Saturday, April 11, 2009

William Bradley from The Huffington Post Thinks Obama will Drive a Hard Bargain with Russia

William Bradley


(3)Obama will be friendly with Russia but drive a hard bargain. Obama goes to Moscow for a full-scale summit in July. After their mini-summit last week in London, Russian President Dmitri Medvedev called Obama "my new comrade." But, while Obama is part of the NATO consensus freezing the old Bush/Cheney plan to extend NATO membership to Georgia and Ukraine, he isn't giving way on the anti-missile shield -- supposedly aimed at Iran but strongly suspected in Moscow of being an attempted check on Russia's nuclear capability -- in Poland and the Czech Republic, even though the program is unpopular there. The US wants more help with Afghanistan and Iran, but has cards to play to drive a harder bargain than some think.

Russia is a great power again, but not a superpower. And its economic problems with the fall in the price of oil and other commodities makes any efforts to become a superpower again highly problematic. Obama and his advisors know this.
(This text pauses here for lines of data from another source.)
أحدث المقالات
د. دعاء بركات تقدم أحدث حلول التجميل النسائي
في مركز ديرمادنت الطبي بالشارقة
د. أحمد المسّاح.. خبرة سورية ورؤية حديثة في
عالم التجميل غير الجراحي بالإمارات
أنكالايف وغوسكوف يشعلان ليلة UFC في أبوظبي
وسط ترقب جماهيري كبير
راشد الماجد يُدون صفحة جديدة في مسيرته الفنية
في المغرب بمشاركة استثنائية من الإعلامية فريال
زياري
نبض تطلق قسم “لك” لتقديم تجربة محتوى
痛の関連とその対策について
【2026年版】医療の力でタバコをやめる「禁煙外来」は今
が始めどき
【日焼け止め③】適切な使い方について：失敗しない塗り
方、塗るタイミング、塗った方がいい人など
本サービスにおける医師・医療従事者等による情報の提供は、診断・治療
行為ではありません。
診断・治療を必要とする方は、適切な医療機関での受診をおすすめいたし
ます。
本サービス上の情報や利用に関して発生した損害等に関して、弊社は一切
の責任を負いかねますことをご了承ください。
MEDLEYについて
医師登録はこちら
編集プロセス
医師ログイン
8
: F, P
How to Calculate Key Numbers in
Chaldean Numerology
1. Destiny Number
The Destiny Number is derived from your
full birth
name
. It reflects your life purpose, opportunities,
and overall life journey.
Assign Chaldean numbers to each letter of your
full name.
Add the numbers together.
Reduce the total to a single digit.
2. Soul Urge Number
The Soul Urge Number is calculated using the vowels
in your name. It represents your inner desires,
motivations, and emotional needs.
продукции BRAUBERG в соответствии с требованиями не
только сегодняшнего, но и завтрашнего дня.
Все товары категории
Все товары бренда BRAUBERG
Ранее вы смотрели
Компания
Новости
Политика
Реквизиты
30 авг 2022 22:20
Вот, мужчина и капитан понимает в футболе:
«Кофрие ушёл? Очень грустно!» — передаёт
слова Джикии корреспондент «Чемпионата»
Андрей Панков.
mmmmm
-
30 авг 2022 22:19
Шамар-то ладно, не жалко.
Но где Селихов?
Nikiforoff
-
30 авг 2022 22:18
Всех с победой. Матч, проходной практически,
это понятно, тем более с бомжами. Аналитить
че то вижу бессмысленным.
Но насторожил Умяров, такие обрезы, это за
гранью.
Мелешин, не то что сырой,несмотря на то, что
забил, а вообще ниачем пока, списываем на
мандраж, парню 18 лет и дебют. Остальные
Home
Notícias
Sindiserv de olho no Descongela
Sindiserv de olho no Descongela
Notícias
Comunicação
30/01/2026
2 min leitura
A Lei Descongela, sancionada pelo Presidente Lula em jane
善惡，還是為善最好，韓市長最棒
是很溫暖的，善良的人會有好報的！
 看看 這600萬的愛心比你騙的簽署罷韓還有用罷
And while they seem sympathetic to Russia's concerns about past efforts to encroach on Russia's "near abroad" through NATO expansion right up to the Russian border, they don't seem willing to let, say, Poland slip back under Moscow's umbrella.


Don't count on it...

With all of the effort the New York Times put in its article, there are two points.

One:

Some European nations, like Poland and other former members of the Soviet bloc, think Moscow, having digested parts of Georgia, is simply trying a traditional game of playing European countries against one another and dividing Europe from Washington, while some countries, like France, Germany and Italy, think that Russia’s ideas should be explored.


And Two:

But the Russians have recently proposed two substantive topics to discuss in the council, a senior European official said. The first, Georgia, was rejected by NATO, but the second, Afghanistan, is promising, the official said. Already, Moscow has agreed to let Germany resupply its NATO troops in Afghanistan by rail through Russia.


The question should be asked, what did Germany give Russia in exchange for troop supplies for some 3,000 troops being moved through Russia?
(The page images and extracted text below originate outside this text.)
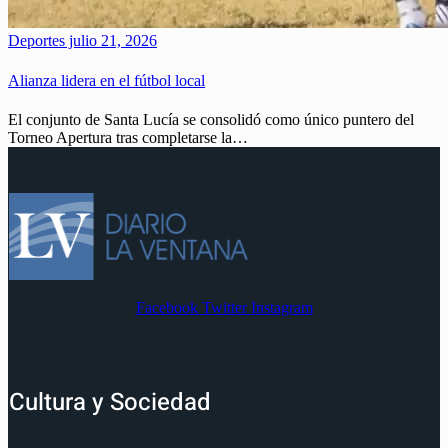
Deportes
julio 21, 2026
Alianza lidera en el fútbol local
El conjunto de Santa Lucía se consolidó como único puntero del
Torneo Apertura tras completarse la…
Facebook
Twitter
Instagram
Cultura y Sociedad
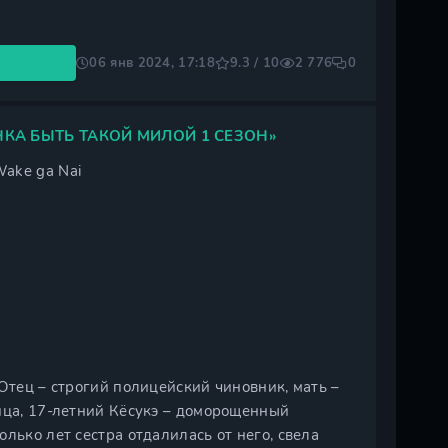
06 янв 2024, 17:18
9.3 / 10
2 776
0
КА БЫТЬ ТАКОЙ МИЛОЙ 1 СЕЗОН»
Wake ga Nai
Отец – строгий полицейский чиновник, мать –
ица, 17-летний Кёсукэ – доморощенный
лько лет сестра отдалилась от него, свела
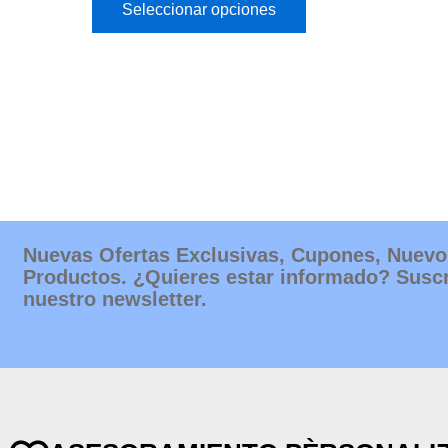
Seleccionar opciones
Nuevas Ofertas Exclusivas, Cupones, Nuevo
Productos. ¿Quieres estar informado? Suscr
nuestro newsletter.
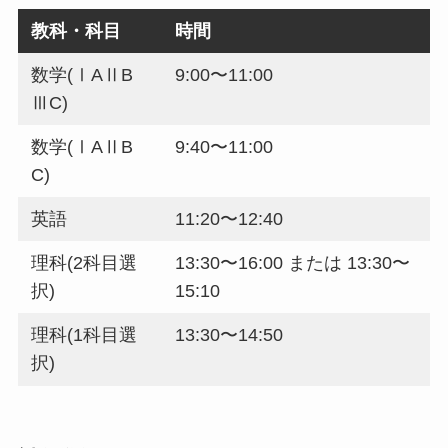
教科・科目
時間
数学(ⅠAⅡB
9:00〜11:00
ⅢC)
数学(ⅠAⅡB
9:40〜11:00
C)
英語
11:20〜12:40
理科(2科目選
13:30〜16:00 または 13:30〜
択)
15:10
理科(1科目選
13:30〜14:50
択)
Could it be the Nord Stream pipeline?

The Nord Stream, majority owned by Russian gas monopoly Gazprom , is building the pipeline with Germany's BASF and E.ON and has plans to build two parallel gas pipelines of 750 miles (1,200 km) each. Dutch state pipeline operator Gasunie has joined the project, taking a 9 percent stake from the German partners.


The reality is Russia and Germany are linked by Germany's need for energy.
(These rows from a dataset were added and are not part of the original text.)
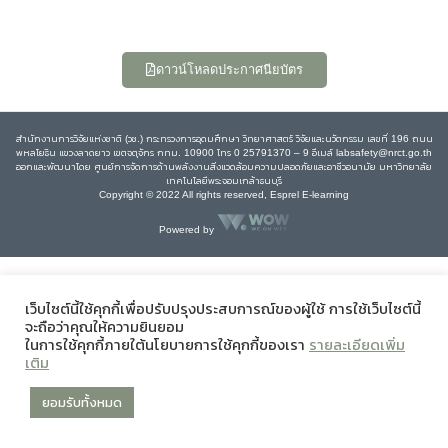
ดาวน์โหลดประกาศนียบัตร
สำนักงานการวิจัยแห่งชาติ (วช.) กระทรวงการอุดมศึกษา วิทยาศาสตร์ วิจัยและนวัตกรรม เลขที่ 196 ถนน
พหลโยธิน แขวงลาดยาว เขตจตุจักร กทม. 10900 โทร 0 25791370 – 9 อีเมล์ labsafety@nrct.go.th
ออกและพัฒนาโดย ศูนย์การจัดการด้านพลังงานสิ่งแวดล้อมความปลอดภัยและอาชีวอนามัย มหาวิทยาลัย
เทคโนโลยีพระจอมเกล้าธนบุรี
Copyright © 2022 All rights reserved, Esprel E-learning
Powered by
เว็บไซต์นี้ใช้คุกกี้เพื่อปรับปรุงประสบการณ์ของผู้ใช้ การใช้เว็บไซต์นี้
จะถือว่าคุณให้ความยินยอม
ในการใช้คุกกี้ภายใต้นโยบายการใช้คุกกี้ของเรา
รายละเอียดเพิ่ม
เติม
ยอมรับทั้งหมด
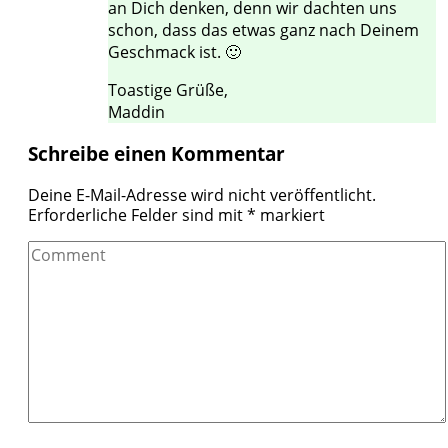
an Dich denken, denn wir dachten uns
schon, dass das etwas ganz nach Deinem
Geschmack ist. 🙂
Toastige Grüße,
Maddin
Schreibe einen Kommentar
Deine E-Mail-Adresse wird nicht veröffentlicht.
Erforderliche Felder sind mit
*
markiert
Comment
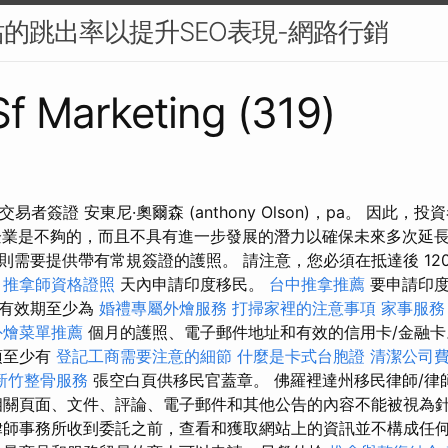
的跳出率以提升SEO表現-網路行銷
 Sf Marketing (319)
1 交易者簽證 安東尼·奧爾森 (anthony Olson)，pa。 因此
求的企業是不夠的，而且不具有進一步發展的潛力以確保未來多次延
則需要提供帶有常規簽證的護照。 請注意，您必須在抵達後 12
推拿師資格證照
天內申請印度移民。
台中推拿推薦
要申請印
起有效期至少為
婚禮專屬外燴服務
打掃家裡的注意事項
家事服務
外燴菜單推薦
個月的護照、電子郵件地址和有效的信用卡/金融
須至少有
登記工商需要注意的細節
什麼是卡式台胞證
清潔公司
新竹整骨服務
張空白頁供移民官蓋章。 佛羅裡達州移民律師/律
相關頁面、文件、評論、電子郵件和其他公告的內容不能被視為
律師事務所收到委託之前，查看和獲取網站上的資訊並不構成任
Washington had counted on the change in German leadership as being a good thing for slowing down the emerging Russian-German energy (and political) axis. There were expectations in Washington that Merkel would put the brake on Germany's cooperation with Russia. The Bush administration passionately wooed Merkel toward this end as soon as she rose to power in Berlin.

But Washington is realizing that instead of wasting time and resources on debatable issues such as Putin's democratic instincts, Merkel's policy seems to be increasingly guided by realistic considerations of Germany's medium- and long-term economic interest in consolidating a reliable partnership with Russia. This leaves Washington in the inelegant company of the pack of "New Europeans" from East Europe and the Baltic region to keep the flag of anti-Russia animus flying within EU forums.


What the U.S. is dealt with is; having the challenge to build trade with the Baltics and parts of Eastern Europe. And right now, the Baltics are being ignored.

This idea from William Bradley from the Huffington Post, that Obama will be able to drive a hard bargain with Russia is insane.

And when you consider Obama is looking to the Stans for cooperation on troop supply movements, one should ask, what drives their economy?

The United States is the biggest foreign investor in Kazakhstan, Central Asia's biggest oil producer, thanks to energy majors such as Chevron and Exxon Mobil developing large Kazakh oil fields.


Isn't it ironic that Obama goes out spreading the word on the evils of BIG OIL and then he is planning on going to a country who is dependent on BIG OIL and seeking their cooperation..

What bargaining chip does Obama think he will use? Will he try the Gazprom method of bargaining?

Turkmenistan accuses Gazprom of causing pipeline explosion

ASHGABAT, Turkmenistan (AP) — Turkmenistan blamed Russia's state natural gas monopoly Friday for a pipeline blast that shut off shipments to Russia — an unusual show of tension that could help Western efforts to buy Turkmen gas directly.


Gazprom’s delegation visits Republic of Kazakhstan

Looks like Putin aka Gazprom is beating Obama on the visit to Kazakhstan.

Who will be successful in doing some hard bargaining there? Obama or Putin....

And to think everything was rosy between Obama and Medvedev at the G20 meeting while this was being stated on Russian T.V.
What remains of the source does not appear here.